Videoball is a minimalist sports video game by Action Button Entertainment. Up to six human and computer-controlled players form two teams. Each uses an analog stick and a single button to control triangles that shoot charged projectiles at a ball and other players. The objective is to knock the ball into the opposing team's goal. Apart from exhibition matches, the game has a scenario challenge-based Arcade mode, and supports online team and ranked multiplayer matchmaking. Videoball has a simple visual style with bright colors, basic shapes, and many customization options.

The game originated in a dare to make a "one-button StarCraft. Videoball designer and Action Button founder Tim Rogers prototyped the game and challenged himself to keep its game mechanics spartan and accessible, yet challenging for competitive players. Action Button and publisher Iron Galaxy released Videoball for PlayStation 4, Windows, and Xbox One platforms on July 12, 2016. Linux and OS X releases were planned, but have since been cancelled.

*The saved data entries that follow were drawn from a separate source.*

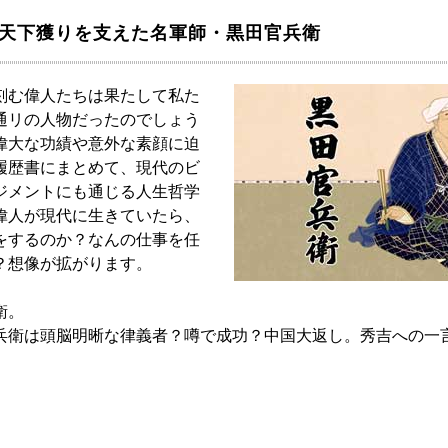
の天下獲りを支えた名軍師・黒田官兵衛
刻む偉人たちは果たして私た
通リの人物だったのでしょう
偉大な功績や意外な素顔に迫
履歴書にまとめて、現代のビ
ジメントにも通じる人生哲学
偉人が現代に生きていたら、
をするのか？なんの仕事を任
？想像が拡がります。
衛。
兵衛は頭脳明晰な律義者？噂で成功？中国大返し。秀吉への一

Videoball received favorable reviews. Critics praised the precision and craft of its game design as well as its welcoming aesthetics but remarked that its visual simplicity belied the depth of its gameplay.

== Gameplay ==

Videoball plays as a two-dimensional hybrid of air hockey and soccer on a single screen. Players form two teams of one to three players. Each player uses an analog stick to control a triangle-shaped avatar and presses a single button to shoot triangle-shaped projectiles. The object of the game is to knock one or more circular balls into the opposing team's goal. Players hold the button to charge a shot, which fires upon release. The projectile can propel the ball, block other projectiles, and incapacitate opponents. Since the shot is triangle-shaped, it can only drive the ball for some distance before the ball veers off-course.

The longer the player charges their shot, the more powerful the projectile becomes. A tap of the button shoots a small, low-impact projectile that disintegrates upon impact. A medium tap, about a second long, creates a larger, persistent triangle that dribbles the ball as long as the two continue to make contact. The third charge level shoots a large triangle that fires the ball with explosive force. This "slam" can be reversed by an opponent by firing any projectile into the slammed ball. If held for an additional second, the fourth level of a charged shot creates a defensive square barrier for the player to place on the playing field. These square barriers will disintegrate upon absorbing player projectiles. Player triangles that collide with balls or projectiles are knocked back and briefly incapacitated. Many of the game's common actions are named. For instance, players hit by projectiles are "tackled" and projectiles that hit projectiles are "intercepted".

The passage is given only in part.